Infini singulier.

Sur la planète du « New village », une minorité de milliards de congénères (La majorité reste sous silence) est assujettie à une surinformation, gabegie et manipulation, real or fake. Facebook, Twitter, Instagram, TikTok etc. en rajoutent une couche : une réalité virtuelle s’impose aux privilégiés de l’humanité : sans contrôle !

Sans pouvoir y échapper, un autre cycle de vie – une certaine baisse d’énergie – provoque chez moi un recentrage ; le temps du tout accessible passé, je me rassemble sur l’essentiel de vivre bien, un lent marathon d’un plus de temps possible : lâcher prise, synonyme de renoncement et réserve.

A la dispersion sans limite du monde, je préfère la poursuite d’un particulier intérieur, de l’immédiat chancelant du présent. Un profond désir de vivre m’anime, avec la conscience de sa finitude et de l’oiseuse intromission d’un extrinséque : laisser tomber le culturel infiltré au sein de mon univers, source d’exigences et de malentendus, pour mieux appréhender les replis du savoir quotidien.

Je flotte dans un nouvel absurde : les mots perdent de leur sens, se détachent. Isolé dans ma presqu’île, le choix de quelque chose d’élémentaire apparaît, à petite échelle, sans urgence ni prétention. Pas un arrêt sur image, une caméra lente, un champ réduit : mieux apprécier l’instant, dans toute l’extension de mes sens et la capacité de mon intellect.

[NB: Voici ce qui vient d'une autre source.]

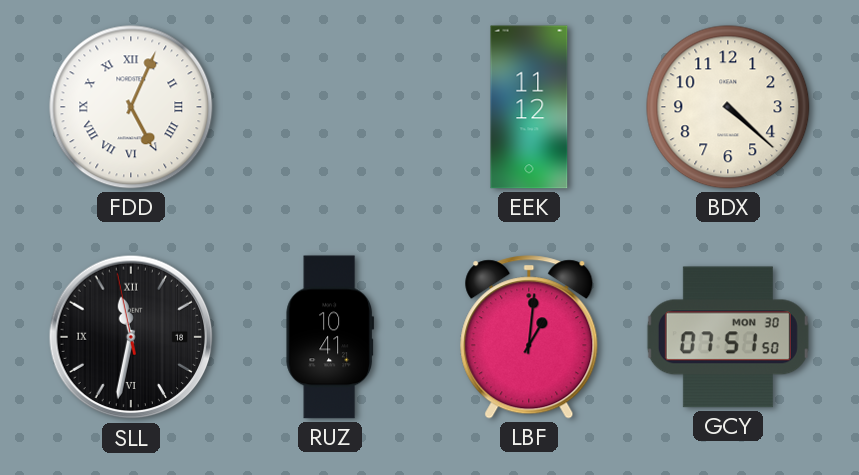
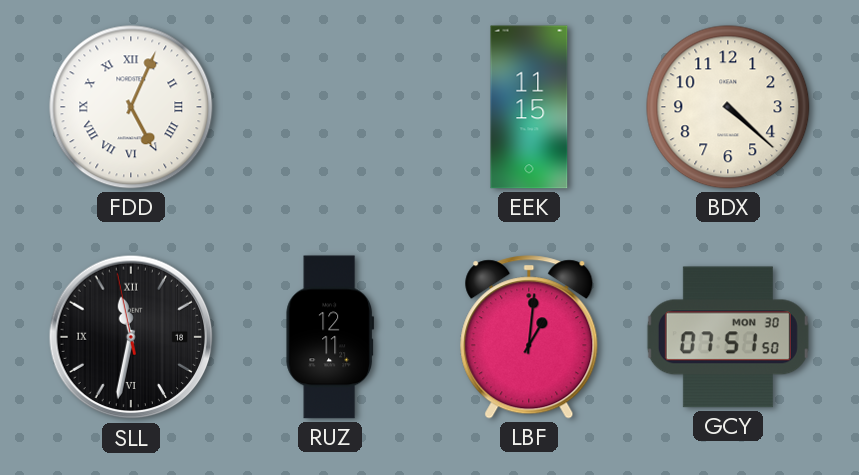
EEK: 11:12 -> 11:15
RUZ: 10:41 -> 12:11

Du désir de prendre mes distances avec l’incontournable soumission au monde obsolète, nait le choix du risque d’une pseudo autonomie, celle de l’original désordre de ma folie particulière. Recherche d’un plus-de-vivre sous la banale influence des inévitables concepts fourre-tout : les vertus cardinales et la liberté dans leur sens commun, sans sécurité illusoire, face à l’impasse de la vie et à un univers d’ordre et de bouleversement conjugués

Une quête précaire de mon infini singulier commence. Je guette fébrile la transfiguration du sentiment en pensée, la fulgurance du passage du présent au passé, la naissance du souvenir et de la nostalgie, les flous du paysage circulaire des réminiscences.